Mr. Sanders, speaking on Monday night at a rally in San Francisco, did not acknowledge the news that Mrs. Clinton had clinched the nomination, and instead defiantly vowed to continue his candidacy to the convention. But he also made clear that Tuesday’s vote was make or break for the future of his campaign.
“Tomorrow is the most important primary in the whole Democratic nominating process — we are going to win here in California,” Mr. Sanders said. He added that if he could win the Tuesday contests in California, North Dakota, South Dakota, New Mexico, Montana and do well in New Jersey, his campaign would be “going into that convention with enormous momentum.”

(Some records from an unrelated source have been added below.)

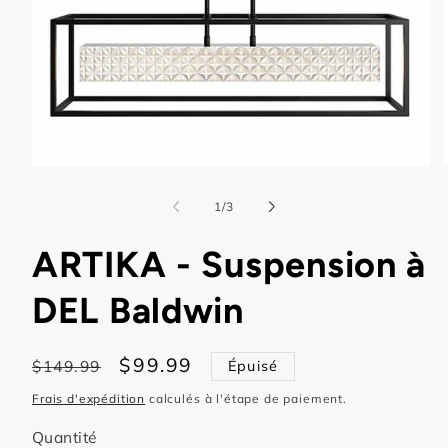
Ouvrir
le
l
média
de
1
/
3
1
dans
une
ARTIKA - Suspension à
fenêtre
modale
DEL Baldwin
Prix
Prix
$99.99
$149.99
Épuisé
habituel
promotionnel
Frais d'expédition
calculés à l'étape de paiement.
Quantité
Quantité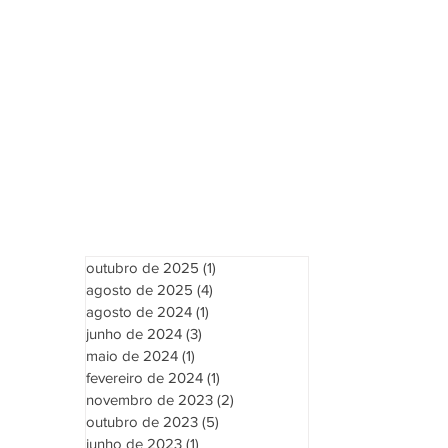
outubro de 2025
(1)
1 post
agosto de 2025
(4)
4 posts
agosto de 2024
(1)
1 post
junho de 2024
(3)
3 posts
maio de 2024
(1)
1 post
fevereiro de 2024
(1)
1 post
novembro de 2023
(2)
2 posts
outubro de 2023
(5)
5 posts
junho de 2023
(1)
1 post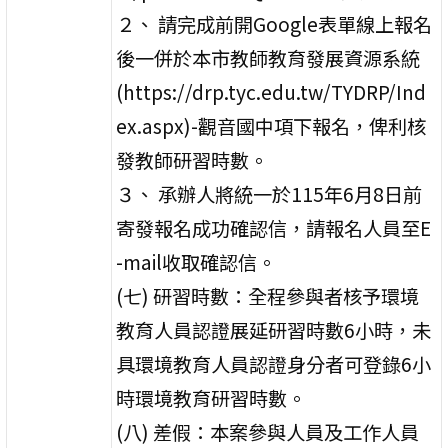
２、 請完成前開Google表單線上報名
後一併於本市教師教育發展資源系統
(https://drp.tyc.edu.tw/TYDRP/Ind
ex.aspx)-觀音國中項下報名，俾利核
發教師研習時數。
３、 承辦人將統一於115年6月8日前
寄發報名成功確認信，請報名人員至E
-mail收取確認信。
(七) 研習時數：全程參與者核予環境
教育人員認證展延研習時數6小時，未
具環境教育人員認證身分者可登錄6小
時環境教育研習時數。
(八) 差假：本案參與人員及工作人員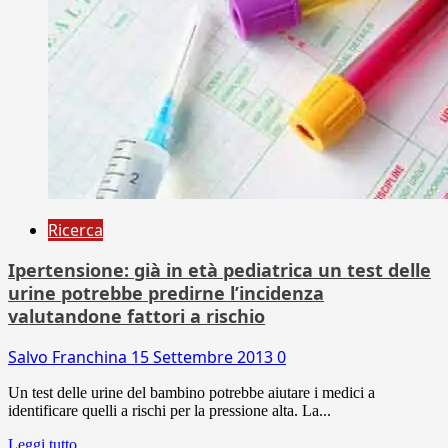
Ricerca
Ipertensione: già in età pediatrica un test delle
urine potrebbe predirne l’incidenza
valutandone fattori a rischio
Salvo Franchina
15 Settembre 2013
0
Un test delle urine del bambino potrebbe aiutare i medici a
identificare quelli a rischi per la pressione alta. La...
Leggi tutto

As I said, the announcement last night came as something of a surprise to the political media and appears to have caught the Clinton campaign slightly off-guard in that they don’t appear to have been expecting that it would be the results of the New Jersey Primary tonight that would officially put Clinton over the top and effectively bring the race to an end. Indeed, on some level one suspects that the Clinton campaign would have preferred that it be voters who put Clinton over the top rather than party officials, but a win is a win. In any case, it appears that what has happened is that a number of Superdelegates decided to come off the sidelines in the last week or so and support Clinton. With the announcement last night, which will quickly be followed by tonight’s expected primary victories and a likely endorsement from the President and Vice-President which could come as early as tomorrow, it’s likely that we’ll see even more Superdelegates come to Clinton’s side. Alternatively, the idea that we would see these delegates abandon Clinton for Sanders is quite simply implausible and silly. In the entire history of the “Superdelegate” system, it has never been the case that these delegates have gotten behind the second place candidate en masse. To suggest that they are going to do so this time for some unstated reason is to engage in a silly and implausible fantasy.
In any case, while Clinton’s selection won’t be official until the convention, it’s still worthwhile to make note of the historical significance of what is happening here. For the the second time in eight years, one of America’s major political parties has chosen a Presidential nominee from a segment outside of the historical mainstream for American Presidents. Eight years ago it was an African-American and today it is a woman. While I’m generally not a person to get hung up on demographics, there is something worth being proud of as an American when these archaic barriers are broken through even though I have serious policy differences with the candidates in question. In President Obama’s case, the nomination and election of an African-American President was perhaps more significant given the long and incomplete story of race relations in the United States. However, the expected nomination of Hillary Clinton is also worth taking note if only because it look so long. Women have been eligible to vote nationwide for ninety-six years now. Great Britain elected their first female Prime Minister in 1979, Indira Ghandi took office for the first time in 1966, Canada had a female Prime Minister for a brief period in 1993, and Golda Meir took office in 1969. Whether she wins or not is for the voters to decide, but with her nomination Secretary Clinton has broken through a significant ‘glass ceiling,’ and that’s a good thing for the country as a whole.